▶ [Work item]
From the records below, copy each line that has the word "SSCOM" in it.

━━━━━━━━━━━━━━━━━━━━━━━━━━━━━━

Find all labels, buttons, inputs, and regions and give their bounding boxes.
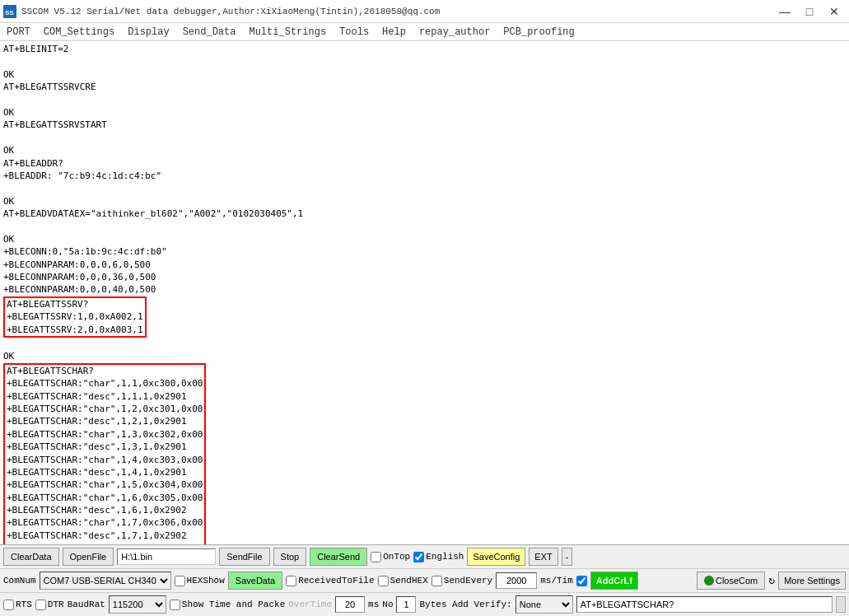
titlebar-left: SS SSCOM V5.12 Serial/Net data debugger,… (3, 5, 440, 18)
terminal-content: AT+BLEINIT=2 OK AT+BLEGATTSSRVCRE OK AT+… (3, 43, 846, 545)
dtr-checkbox-label[interactable]: DTR (35, 600, 64, 610)
ontop-checkbox-label[interactable]: OnTop (371, 552, 410, 562)
sendevery-label: SendEvery (444, 576, 492, 586)
highlight-box-2: AT+BLEGATTSCHAR? +BLEGATTSCHAR:"char",1,… (3, 363, 206, 545)
sendhex-checkbox-label[interactable]: SendHEX (378, 576, 428, 586)
sendevery-input[interactable] (496, 572, 537, 589)
ms-label: ms (368, 600, 379, 609)
receivedtofile-checkbox-label[interactable]: ReceivedToFile (286, 576, 374, 586)
cleardata-button[interactable]: ClearData (3, 548, 59, 566)
sendevery-checkbox[interactable] (431, 576, 442, 586)
addcrlf-checkbox[interactable] (576, 576, 587, 586)
sendevery-checkbox-label[interactable]: SendEvery (431, 576, 492, 586)
baud-select[interactable]: 115200 (109, 595, 166, 614)
rts-label: RTS (16, 600, 32, 609)
rts-checkbox-label[interactable]: RTS (3, 600, 32, 610)
showtime-checkbox-label[interactable]: Show Time and Packe (170, 600, 285, 610)
closecom-label: CloseCom (716, 576, 758, 586)
refresh-icon[interactable]: ↻ (768, 574, 775, 587)
menubar: PORT COM_Settings Display Send_Data Mult… (0, 23, 849, 41)
no-input[interactable] (396, 596, 416, 613)
addcrlf-checkbox-label[interactable] (576, 576, 587, 586)
verify-select[interactable]: None (515, 595, 573, 614)
receivedtofile-label: ReceivedToFile (298, 576, 374, 586)
savedata-label: SaveData (236, 576, 275, 586)
saveconfig-button[interactable]: SaveConfig (467, 548, 525, 566)
sendhex-label: SendHEX (390, 576, 428, 586)
overtime-input[interactable] (335, 596, 365, 613)
closecom-button[interactable]: CloseCom (697, 572, 765, 590)
send-scrollbar[interactable] (836, 596, 846, 613)
english-checkbox[interactable] (413, 552, 424, 562)
terminal[interactable]: AT+BLEINIT=2 OK AT+BLEGATTSSRVCRE OK AT+… (0, 41, 849, 545)
menu-repay-author[interactable]: repay_author (413, 23, 497, 40)
showtime-checkbox[interactable] (170, 600, 180, 610)
no-label: No (382, 600, 393, 609)
clearsend-button[interactable]: ClearSend (310, 548, 367, 566)
baud-label: BaudRat (68, 600, 105, 609)
savedata-button[interactable]: SaveData (228, 572, 282, 590)
menu-multi-strings[interactable]: Multi_Strings (242, 23, 333, 40)
titlebar: SS SSCOM V5.12 Serial/Net data debugger,… (0, 0, 849, 23)
toolbar3: RTS DTR BaudRat 115200 Show Time and Pac… (0, 593, 849, 616)
menu-pcb-proofing[interactable]: PCB_proofing (497, 23, 581, 40)
mstim-label: ms/Tim (540, 576, 573, 586)
sendfile-button[interactable]: SendFile (219, 548, 269, 566)
english-label: English (426, 552, 464, 562)
more-settings-button[interactable]: More Settings (778, 572, 846, 590)
hexshow-checkbox-label[interactable]: HEXShow (175, 576, 225, 586)
overtime-label: OverTime (288, 600, 332, 609)
highlight-box-1: AT+BLEGATTSSRV? +BLEGATTSSRV:1,0,0xA002,… (3, 296, 147, 338)
dash-button[interactable]: - (562, 548, 573, 566)
minimize-button[interactable]: — (773, 3, 796, 20)
receivedtofile-checkbox[interactable] (286, 576, 296, 586)
english-checkbox-label[interactable]: English (413, 552, 464, 562)
stop-button[interactable]: Stop (273, 548, 307, 566)
dtr-label: DTR (48, 600, 64, 609)
titlebar-controls: — □ ✕ (773, 3, 846, 20)
rts-checkbox[interactable] (3, 600, 14, 610)
hexshow-label: HEXShow (187, 576, 225, 586)
toolbar1: ClearData OpenFile H:\1.bin SendFile Sto… (0, 545, 849, 569)
openfile-button[interactable]: OpenFile (63, 548, 114, 566)
ext-button[interactable]: EXT (529, 548, 557, 566)
sendhex-checkbox[interactable] (378, 576, 389, 586)
svg-text:SS: SS (5, 9, 14, 16)
comnum-select[interactable]: COM7 USB-SERIAL CH340 (40, 572, 171, 590)
menu-display[interactable]: Display (121, 23, 175, 40)
ontop-checkbox[interactable] (371, 552, 381, 562)
bottom-area: ClearData OpenFile H:\1.bin SendFile Sto… (0, 545, 849, 616)
filepath-input[interactable]: H:\1.bin (117, 548, 216, 565)
app-icon: SS (3, 5, 16, 18)
rts-dtr-area: RTS DTR BaudRat 115200 (3, 595, 166, 614)
showtime-label: Show Time and Packe (182, 600, 285, 609)
send-input[interactable] (576, 596, 833, 613)
maximize-button[interactable]: □ (798, 3, 821, 20)
addcrlf-button[interactable]: AddCrLf (590, 572, 638, 590)
menu-port[interactable]: PORT (0, 23, 37, 40)
menu-tools[interactable]: Tools (333, 23, 376, 40)
close-button[interactable]: ✕ (823, 3, 846, 20)
com-status-indicator (704, 576, 714, 586)
comnum-label: ComNum (3, 576, 36, 586)
dtr-checkbox[interactable] (35, 600, 46, 610)
bytes-label: Bytes Add Verify: (419, 600, 511, 609)
hexshow-checkbox[interactable] (175, 576, 185, 586)
titlebar-title: SSCOM V5.12 Serial/Net data debugger,Aut… (21, 7, 440, 16)
toolbar2: ComNum COM7 USB-SERIAL CH340 HEXShow Sav… (0, 569, 849, 593)
menu-send-data[interactable]: Send_Data (176, 23, 243, 40)
menu-help[interactable]: Help (376, 23, 413, 40)
more-settings-label: More Settings (784, 576, 840, 586)
menu-com-settings[interactable]: COM_Settings (37, 23, 121, 40)
ontop-label: OnTop (383, 552, 410, 562)
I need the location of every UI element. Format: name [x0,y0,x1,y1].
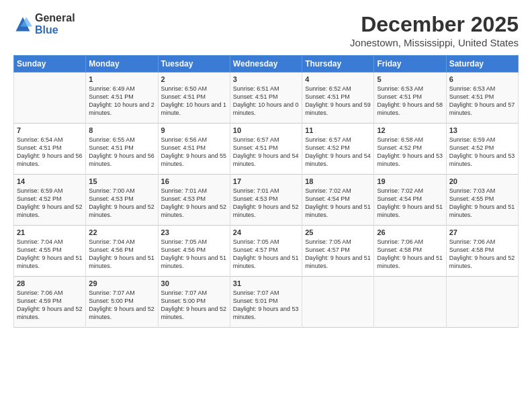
calendar-cell: 3Sunrise: 6:51 AMSunset: 4:51 PMDaylight… [230,73,302,124]
calendar-cell: 29Sunrise: 7:07 AMSunset: 5:00 PMDayligh… [86,277,158,328]
day-number: 19 [377,177,443,185]
calendar-cell [302,277,374,328]
day-number: 1 [89,75,154,83]
calendar-week-2: 14Sunrise: 6:59 AMSunset: 4:52 PMDayligh… [14,175,519,226]
day-number: 30 [161,279,227,287]
calendar-cell: 5Sunrise: 6:53 AMSunset: 4:51 PMDaylight… [374,73,446,124]
day-number: 14 [17,177,83,185]
day-number: 9 [161,126,227,134]
header-thursday: Thursday [302,56,374,73]
cell-content: Sunrise: 7:04 AMSunset: 4:55 PMDaylight:… [17,238,83,271]
day-number: 16 [161,177,227,185]
header-row: Sunday Monday Tuesday Wednesday Thursday… [14,56,519,73]
cell-content: Sunrise: 7:06 AMSunset: 4:58 PMDaylight:… [377,238,443,271]
cell-content: Sunrise: 6:55 AMSunset: 4:51 PMDaylight:… [89,136,154,169]
cell-content: Sunrise: 7:03 AMSunset: 4:55 PMDaylight:… [449,187,515,220]
day-number: 21 [17,228,83,236]
calendar-cell: 8Sunrise: 6:55 AMSunset: 4:51 PMDaylight… [86,124,158,175]
header: General Blue December 2025 Jonestown, Mi… [13,12,519,48]
day-number: 22 [89,228,154,236]
cell-content: Sunrise: 6:57 AMSunset: 4:51 PMDaylight:… [233,136,299,169]
calendar-cell: 10Sunrise: 6:57 AMSunset: 4:51 PMDayligh… [230,124,302,175]
cell-content: Sunrise: 6:57 AMSunset: 4:52 PMDaylight:… [305,136,371,169]
location: Jonestown, Mississippi, United States [350,37,519,48]
logo-blue: Blue [35,24,75,36]
day-number: 13 [449,126,515,134]
calendar-week-3: 21Sunrise: 7:04 AMSunset: 4:55 PMDayligh… [14,226,519,277]
calendar-cell: 31Sunrise: 7:07 AMSunset: 5:01 PMDayligh… [230,277,302,328]
day-number: 27 [449,228,515,236]
day-number: 2 [161,75,227,83]
calendar-cell: 23Sunrise: 7:05 AMSunset: 4:56 PMDayligh… [158,226,230,277]
day-number: 29 [89,279,154,287]
day-number: 31 [233,279,299,287]
calendar-cell: 26Sunrise: 7:06 AMSunset: 4:58 PMDayligh… [374,226,446,277]
header-wednesday: Wednesday [230,56,302,73]
header-friday: Friday [374,56,446,73]
day-number: 6 [449,75,515,83]
calendar-week-0: 1Sunrise: 6:49 AMSunset: 4:51 PMDaylight… [14,73,519,124]
day-number: 18 [305,177,371,185]
cell-content: Sunrise: 7:05 AMSunset: 4:56 PMDaylight:… [161,238,227,271]
calendar-cell: 4Sunrise: 6:52 AMSunset: 4:51 PMDaylight… [302,73,374,124]
calendar-cell: 24Sunrise: 7:05 AMSunset: 4:57 PMDayligh… [230,226,302,277]
calendar-cell [446,277,518,328]
calendar-cell: 28Sunrise: 7:06 AMSunset: 4:59 PMDayligh… [14,277,86,328]
header-saturday: Saturday [446,56,518,73]
calendar-cell [374,277,446,328]
day-number: 12 [377,126,443,134]
calendar-cell: 13Sunrise: 6:59 AMSunset: 4:52 PMDayligh… [446,124,518,175]
calendar-cell: 2Sunrise: 6:50 AMSunset: 4:51 PMDaylight… [158,73,230,124]
cell-content: Sunrise: 7:07 AMSunset: 5:01 PMDaylight:… [233,289,299,322]
calendar-cell: 22Sunrise: 7:04 AMSunset: 4:56 PMDayligh… [86,226,158,277]
calendar-cell: 12Sunrise: 6:58 AMSunset: 4:52 PMDayligh… [374,124,446,175]
day-number: 23 [161,228,227,236]
logo-icon [13,15,32,34]
calendar-page: General Blue December 2025 Jonestown, Mi… [0,0,532,411]
cell-content: Sunrise: 7:02 AMSunset: 4:54 PMDaylight:… [377,187,443,220]
calendar-cell: 18Sunrise: 7:02 AMSunset: 4:54 PMDayligh… [302,175,374,226]
calendar-cell: 16Sunrise: 7:01 AMSunset: 4:53 PMDayligh… [158,175,230,226]
logo-general: General [35,12,75,24]
calendar-cell: 17Sunrise: 7:01 AMSunset: 4:53 PMDayligh… [230,175,302,226]
calendar-cell [14,73,86,124]
day-number: 15 [89,177,154,185]
day-number: 25 [305,228,371,236]
calendar-week-4: 28Sunrise: 7:06 AMSunset: 4:59 PMDayligh… [14,277,519,328]
day-number: 17 [233,177,299,185]
day-number: 5 [377,75,443,83]
calendar-cell: 30Sunrise: 7:07 AMSunset: 5:00 PMDayligh… [158,277,230,328]
cell-content: Sunrise: 6:50 AMSunset: 4:51 PMDaylight:… [161,85,227,118]
cell-content: Sunrise: 6:56 AMSunset: 4:51 PMDaylight:… [161,136,227,169]
cell-content: Sunrise: 7:06 AMSunset: 4:59 PMDaylight:… [17,289,83,322]
cell-content: Sunrise: 6:58 AMSunset: 4:52 PMDaylight:… [377,136,443,169]
day-number: 11 [305,126,371,134]
calendar-week-1: 7Sunrise: 6:54 AMSunset: 4:51 PMDaylight… [14,124,519,175]
logo: General Blue [13,12,75,36]
day-number: 20 [449,177,515,185]
calendar-cell: 6Sunrise: 6:53 AMSunset: 4:51 PMDaylight… [446,73,518,124]
cell-content: Sunrise: 6:59 AMSunset: 4:52 PMDaylight:… [17,187,83,220]
day-number: 10 [233,126,299,134]
calendar-cell: 11Sunrise: 6:57 AMSunset: 4:52 PMDayligh… [302,124,374,175]
cell-content: Sunrise: 7:01 AMSunset: 4:53 PMDaylight:… [233,187,299,220]
calendar-cell: 15Sunrise: 7:00 AMSunset: 4:53 PMDayligh… [86,175,158,226]
header-monday: Monday [86,56,158,73]
calendar-cell: 27Sunrise: 7:06 AMSunset: 4:58 PMDayligh… [446,226,518,277]
cell-content: Sunrise: 7:05 AMSunset: 4:57 PMDaylight:… [233,238,299,271]
cell-content: Sunrise: 7:01 AMSunset: 4:53 PMDaylight:… [161,187,227,220]
calendar-header: Sunday Monday Tuesday Wednesday Thursday… [14,56,519,73]
cell-content: Sunrise: 7:07 AMSunset: 5:00 PMDaylight:… [161,289,227,322]
cell-content: Sunrise: 6:59 AMSunset: 4:52 PMDaylight:… [449,136,515,169]
cell-content: Sunrise: 7:05 AMSunset: 4:57 PMDaylight:… [305,238,371,271]
cell-content: Sunrise: 7:07 AMSunset: 5:00 PMDaylight:… [89,289,154,322]
cell-content: Sunrise: 6:52 AMSunset: 4:51 PMDaylight:… [305,85,371,118]
header-sunday: Sunday [14,56,86,73]
cell-content: Sunrise: 6:49 AMSunset: 4:51 PMDaylight:… [89,85,154,118]
day-number: 7 [17,126,83,134]
calendar-cell: 21Sunrise: 7:04 AMSunset: 4:55 PMDayligh… [14,226,86,277]
calendar-cell: 7Sunrise: 6:54 AMSunset: 4:51 PMDaylight… [14,124,86,175]
day-number: 3 [233,75,299,83]
header-tuesday: Tuesday [158,56,230,73]
cell-content: Sunrise: 7:00 AMSunset: 4:53 PMDaylight:… [89,187,154,220]
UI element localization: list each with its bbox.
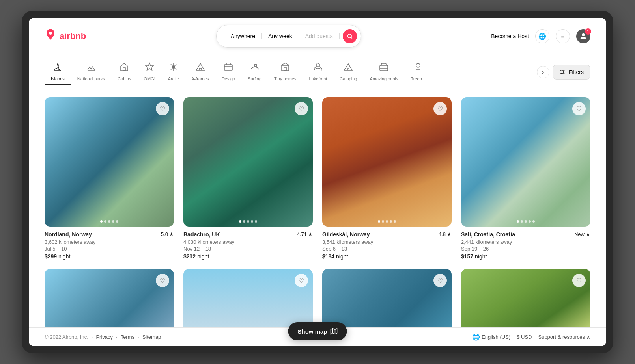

━━━━━━━━━━━━━━━━━━━━━━━━━━━━━━

▶ [Written solution]
titlebar-left: SS SSCOM V5.12 Serial/Net data debugger,… (3, 5, 440, 18)
titlebar: SS SSCOM V5.12 Serial/Net data debugger,… (0, 0, 849, 23)
titlebar-title: SSCOM V5.12 Serial/Net data debugger,Aut… (21, 7, 440, 16)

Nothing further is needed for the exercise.